Buyers also need to get their finances in order. Newman has his clients work with a reputable lender as early as possible to see if making any adjustments could improve their credit rating. “A credit score is a manipulation of data,” he explains. “Paying off that car loan with $2,000 left might bump you up to that next threshold where they can give you a much better interest rate.”
Put in the work.
Most homebuyers would love to purchase a turnkey home or condo, but the reality is that, financially, that’s not an option for everyone. Buyers willing to consider a property that needs some inexpensive work often put themselves in a position to find a bargain.
“The person who is willing to put in a little elbow grease usually will get a pretty good deal,” says Haakon Knutson, director of sales at The MG Group. “The property might look rough, but with a minimum amount of money, you can make it into a nice property.”
Some of the easy, inexpensive fixes that buyers should be willing to do themselves are staining floors, painting, changing doorknobs and replacing appliances. However, purchasing a home that requires new plumbing or electrical work should be avoided by buyers on a budget. George Furla, managing broker at North Clybourn Group, tells his clients to “look for a well-maintained building with good bones and a stable condo association.”

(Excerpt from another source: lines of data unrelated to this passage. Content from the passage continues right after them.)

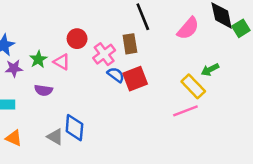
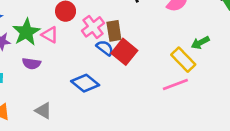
brown rectangle: (130, 44) -> (114, 31), moved
green star: (38, 59) -> (26, 32), size x1.5
red square: (135, 79) -> (124, 52), turned -30
blue diamond: (74, 128) -> (85, 83), moved, turned -56

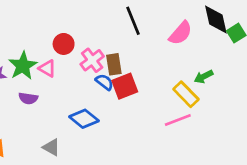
red square: (124, 52) -> (125, 86), turned 30
gray triangle: (43, 111) -> (51, 147), moved

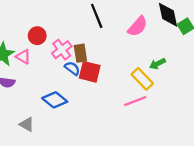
red square: (125, 86) -> (90, 72), turned 35

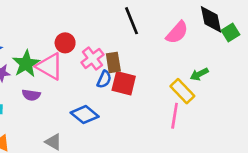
pink triangle: (23, 57) -> (49, 66), size x1.6
blue semicircle: (72, 68) -> (104, 79), turned 77
pink line: (135, 101) -> (175, 116), turned -60

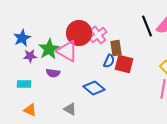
black line: (132, 21) -> (147, 26), moved
red circle: (65, 43) -> (79, 33), size x1.6
pink cross: (92, 58) -> (98, 35), moved

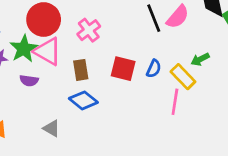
red circle: (79, 33) -> (44, 20), moved
brown rectangle: (116, 48) -> (81, 70), moved
blue semicircle: (109, 61) -> (154, 69), moved

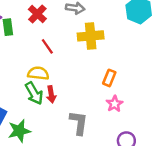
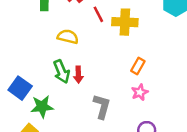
red line: (47, 46) -> (98, 14), moved
yellow semicircle: (38, 73) -> (68, 37), moved

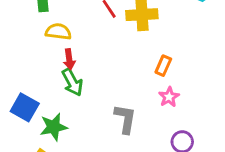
yellow semicircle: (68, 37) -> (58, 32), moved
red arrow: (78, 75) -> (69, 59), moved

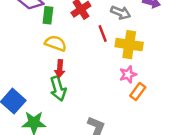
pink star: (169, 97) -> (128, 74), moved

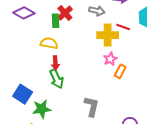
green rectangle: (48, 15) -> (55, 21), moved
red line: (103, 34) -> (123, 27), moved, turned -40

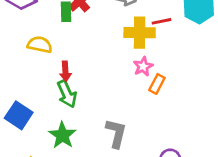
red line: (123, 27) -> (162, 21), turned -32
yellow semicircle: (49, 43) -> (40, 45), moved
green star: (42, 109) -> (62, 135), moved, turned -30

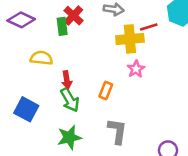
orange rectangle: (157, 84) -> (106, 90), moved
blue square: (19, 115) -> (26, 109), moved
green star: (62, 135) -> (69, 137), turned 30

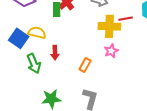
green arrow: (70, 100) -> (34, 64), moved
blue square: (26, 109) -> (19, 38), moved

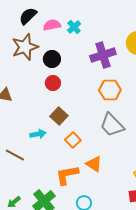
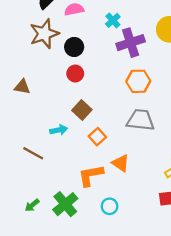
cyan cross: (74, 27) -> (113, 20), moved
gray trapezoid: (112, 125) -> (141, 120), turned 140

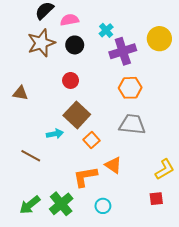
black circle: (74, 47) -> (75, 45), moved
brown square: (82, 110) -> (77, 115), size x1.4
green arrow: (32, 205) -> (30, 205), size x1.5

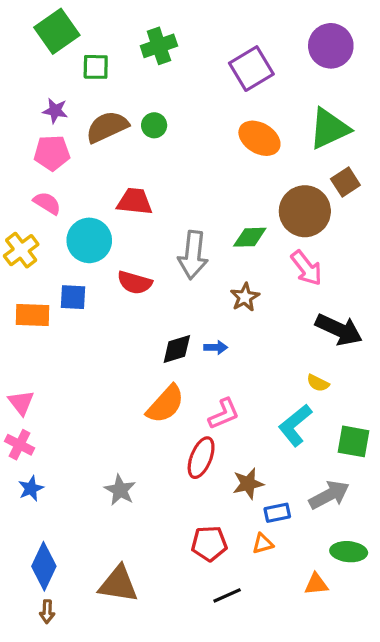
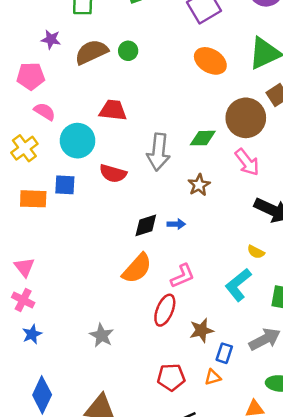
pink pentagon: (52, 153) -> (31, 76), moved
blue rectangle: (277, 513) -> (224, 353), turned -60

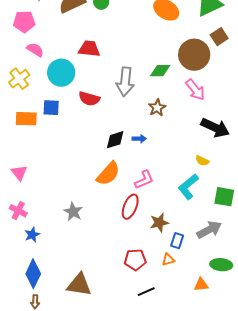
pink cross: (23, 300) -> (18, 211), moved
blue star: (32, 334) -> (32, 235), moved
gray star: (102, 335) -> (73, 212), moved

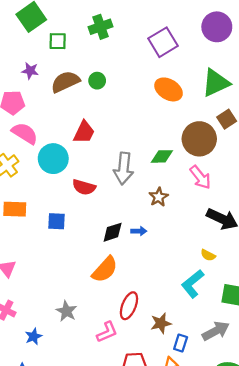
red trapezoid: (89, 49) -> (84, 132), turned 110
pink semicircle: (35, 50) -> (25, 133), size x1.4
blue square: (51, 108) -> (57, 221), moved
pink L-shape: (144, 180) -> (107, 332), moved
blue star: (32, 235) -> (33, 336), moved

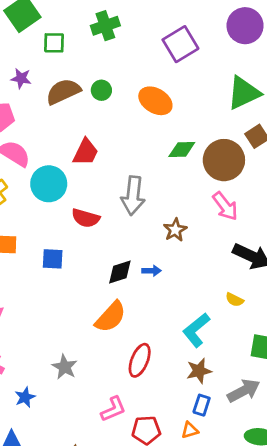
orange ellipse: (169, 89) -> (155, 101), moved
green diamond: (162, 156) -> (182, 150), moved
cyan L-shape: (193, 284) -> (196, 330), moved
brown star: (161, 323) -> (199, 371), moved
pink L-shape: (107, 332) -> (113, 409), moved

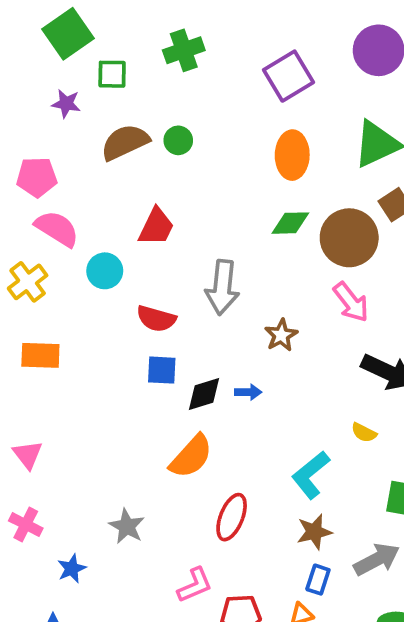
purple star: (21, 78) -> (66, 104), moved
orange ellipse: (155, 101) -> (292, 155), moved, turned 60
cyan circle: (49, 184) -> (105, 271), size x0.7
blue square: (53, 259) -> (162, 370), moved

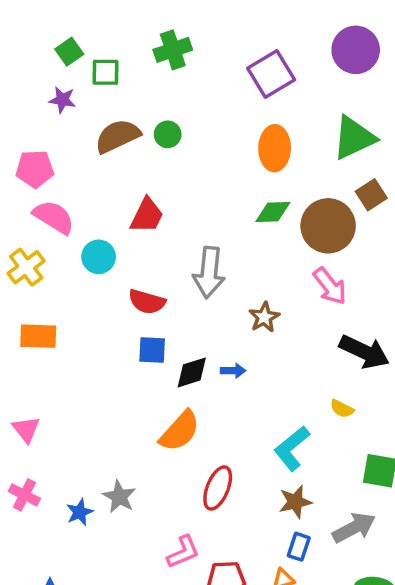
green square: (68, 34) -> (69, 52), moved, size x0.6
blue star: (72, 569) -> (80, 512), moved

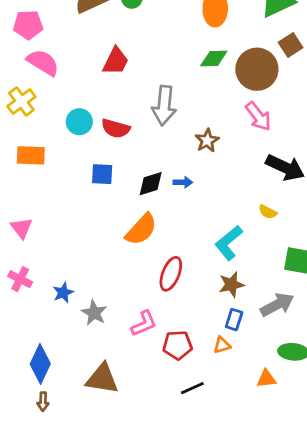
cyan circle: (99, 257) -> (79, 122), moved
blue square: (152, 350) -> (102, 174), moved
gray star: (119, 497) -> (94, 313), moved

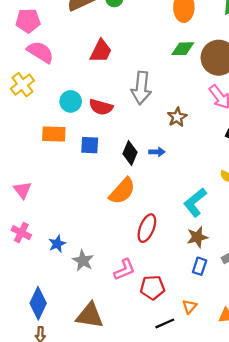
orange rectangle: (31, 155) -> (54, 134), moved
black diamond: (151, 184) -> (130, 153), turned -50
orange triangle: (222, 345) -> (189, 307), moved, turned -32

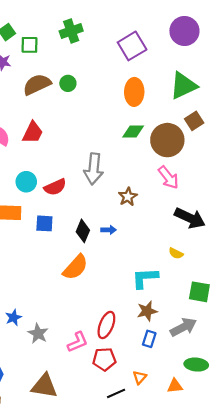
red trapezoid: (101, 51) -> (33, 133), moved
red semicircle: (101, 107) -> (55, 187), turned -40
cyan L-shape: (195, 202) -> (145, 278), turned 36
red ellipse: (147, 228) -> (106, 325), moved

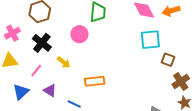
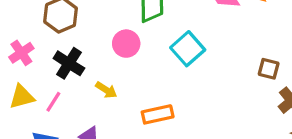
cyan square: (150, 40) -> (188, 49), moved, turned -30
pink line: (36, 71) -> (53, 102), moved

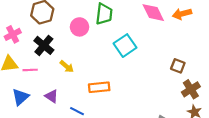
pink circle: (126, 44) -> (80, 27), moved
pink line: (53, 102) -> (30, 70), turned 48

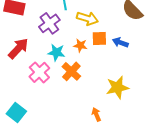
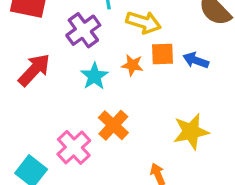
cyan star: (56, 52) -> (94, 76), turned 30
orange cross: (71, 71) -> (113, 125), moved
pink cross: (39, 72) -> (74, 147), moved

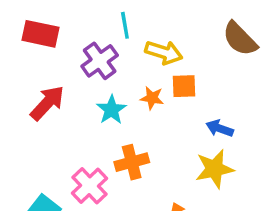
blue arrow: (196, 60) -> (220, 128), moved
orange cross: (113, 125) -> (132, 162), turned 32

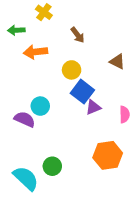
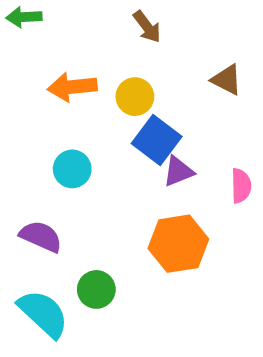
orange arrow: (35, 52) -> (72, 87), moved
purple semicircle: (25, 119) -> (41, 236), moved
orange hexagon: (108, 155) -> (178, 244), moved

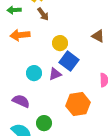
brown arrow: (147, 27) -> (43, 14), moved
orange arrow: (72, 87) -> (20, 35), moved
purple triangle: (178, 171) -> (55, 74), moved

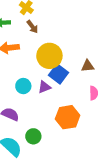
brown triangle: (98, 36) -> (88, 66), moved, turned -32
yellow circle: (60, 43) -> (49, 56), size x1.6

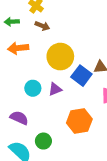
brown arrow: (32, 27) -> (42, 26), turned -32
blue square: (59, 74) -> (81, 76), moved

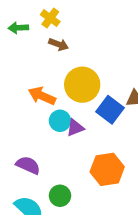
green arrow: (12, 22) -> (18, 28), moved
orange arrow: (18, 48) -> (42, 96), moved, turned 30
cyan circle: (33, 88) -> (60, 121), moved

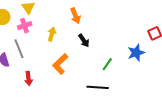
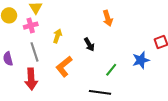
orange arrow: (75, 16) -> (108, 18), moved
gray line: (19, 49) -> (34, 52), moved
red arrow: (28, 79) -> (31, 79), size x1.5

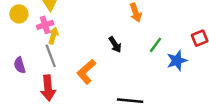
yellow arrow: (57, 36) -> (53, 36), moved
green line: (111, 70) -> (156, 45), moved

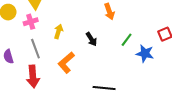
yellow arrow: (53, 36) -> (58, 31), moved
blue star: (177, 61) -> (145, 53), turned 30

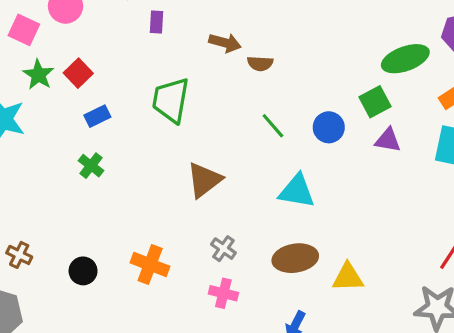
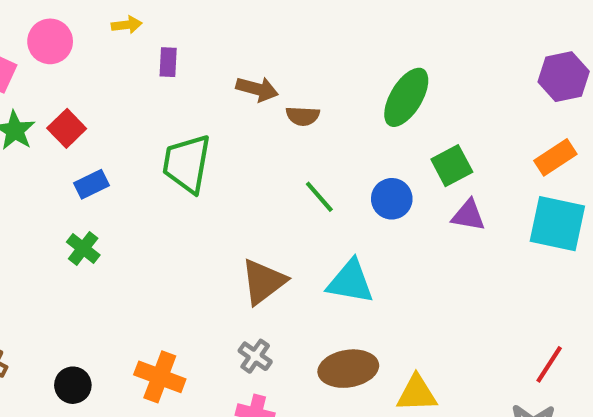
green ellipse: (405, 59) -> (406, 97), moved, turned -39
brown triangle: (204, 180) -> (263, 282), moved

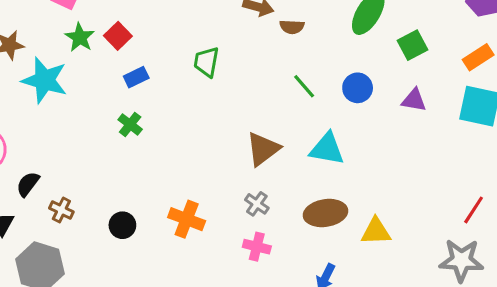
green trapezoid: (187, 164) -> (206, 62), size x0.7
green square: (452, 166) -> (413, 45), moved

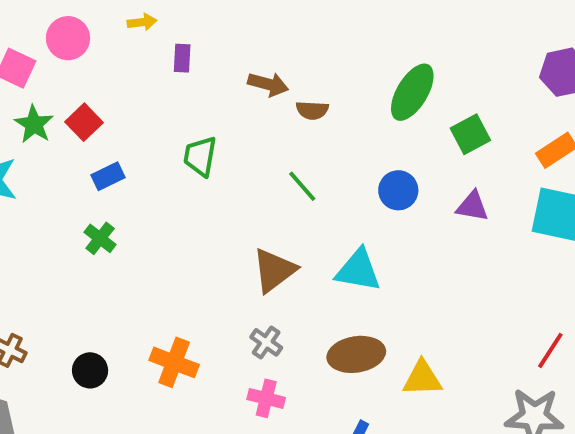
green line: (304, 86) -> (302, 186), moved

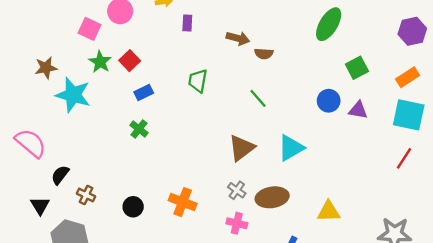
green ellipse: (412, 92) -> (329, 24), moved
blue circle: (398, 190) -> (329, 101), moved
cyan triangle: (358, 270) -> (291, 148), turned -40
red line: (550, 350) -> (404, 158), moved
brown ellipse: (356, 354) -> (272, 197), moved

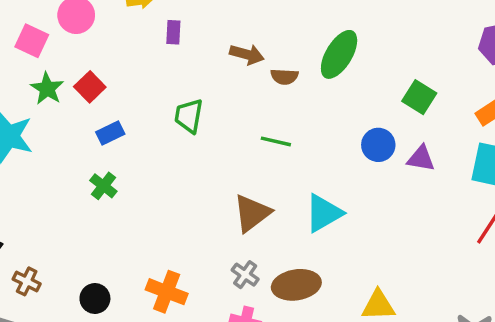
green ellipse: (329, 24) -> (339, 54), moved
green square: (357, 68) -> (419, 97), turned -30
green line: (258, 98) -> (276, 141), turned -36

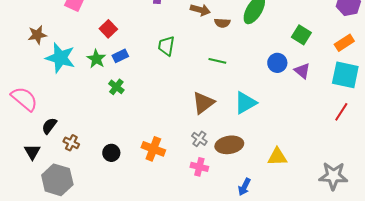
green star: (47, 89) -> (96, 59), moved
purple triangle: (421, 159) -> (302, 71), turned 30

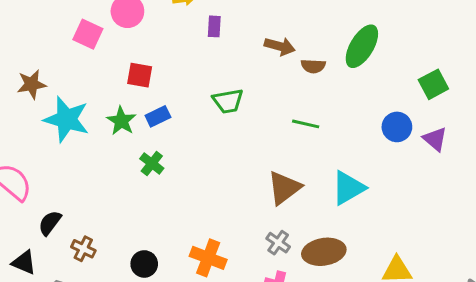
red square: (108, 29) -> (140, 75), turned -36
green square: (301, 35) -> (433, 84), turned 30
green trapezoid: (166, 46) -> (228, 101), turned -110
black triangle: (32, 152) -> (24, 262), turned -36

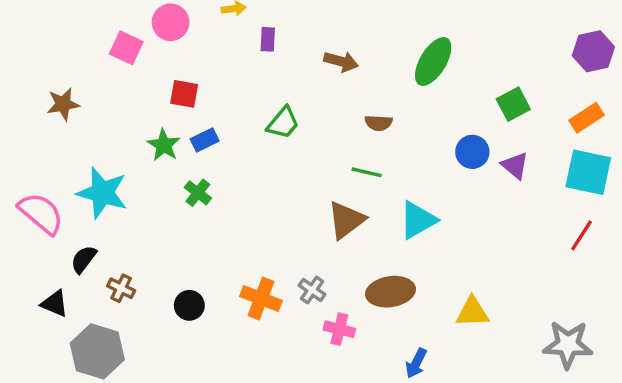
brown semicircle: (313, 66) -> (379, 123), moved
green trapezoid: (228, 101) -> (283, 123), turned -40
cyan star: (67, 119) -> (102, 193), moved
green line: (306, 124) -> (367, 172), moved
gray cross: (278, 243) -> (312, 290), moved

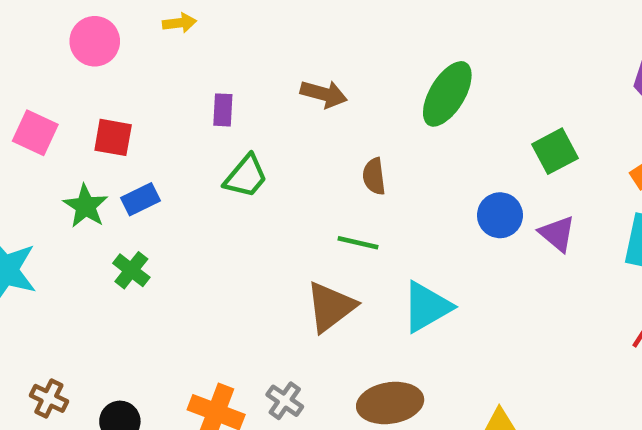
purple rectangle: (268, 39) -> (223, 110), moved
pink square: (126, 48) -> (35, 133), moved
brown semicircle: (379, 123) -> (374, 176), turned 80
brown cross: (121, 288) -> (49, 398), moved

Buyers may want to consider bringing in a contractor early on in the home search process to get a firm grasp of how much upgrades would cost.
Work with an expert.
Things move fast in Chicago, and if prospective buyers don’t jump on a property quickly, one of two things can happen: The property will be sold, or buyers will find themselves in a multiple-bid situation. The latter can get pricey, which is why Newman suggests working with a real estate agent who is familiar with the area you’re looking to live in.
On average, avoiding a bidding war can save buyers 2 to 4 percent on the price of the home, which can go a long way toward knocking down the price of a mortgage. An experienced Chicago real estate agent can help buyers avoid going into battle over price by keeping them in the know about properties coming up for sale and how much they should expect to pay.
“Right now, for buyers, the agent or team you’re working with is more important than ever,” Newman says. “You have to work with somebody that understands the specific market that you’re working with like the back of their hand. You need someone that knows all of the players and all of the buildings.”
Explore different neighborhoods.
Chicago’s many neighborhoods each have their own unique offerings. While no two Windy City neighborhoods are exactly the same, many do share similar characteristics. With that in mind, buyers may be able to save some cash by living just outside their dream neighborhood. For example, those interested in the West Loop may try looking at University Village, Tri-Taylor or Little Italy. Buyers who like Logan Square may find a bargain in Avondale or Humboldt Park.
“You’ll find a similar property that’s considerably less expensive if you’re willing to explore different areas that are just outside of your desired areas,” Furla says.
Be flexible with your terms.
Before sellers take their property off the market, they want to feel good about the offerthey’ve received. They don’t like to take a lot of risks. With that in mind, Chicago homebuyers can improve their chances of having a below-asking-price offer accepted if they’re open with the terms of the deal.
“The less contingencies you have, the more flexible you can be with your closing date. That might help the sellers,” Knutson says. “That could translate into money. It could save you a significant amount if that’s important to the sellers.”
One thing that often scares sellers is waiting on buyers who need to sell their own home before sealing the deal. Buyers who are able to avoid including this contingency in their offer can improve their chances of saving money on a deal.